Copy the listing verbatim, excluding any images found in it.
━━━━━━━━━━
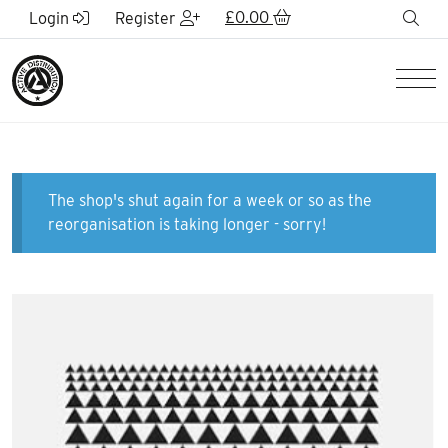
Skip to Main Content
£
0.00
sea
Login
Register
Men
The shop's shut again for a week or so as the
reorganisation is taking longer - sorry!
━━━━━━━━━━
Task output =
Skip to Main Content
£
0.00
sea
Login
Register
Men
The shop's shut again for a week or so as the
reorganisation is taking longer - sorry!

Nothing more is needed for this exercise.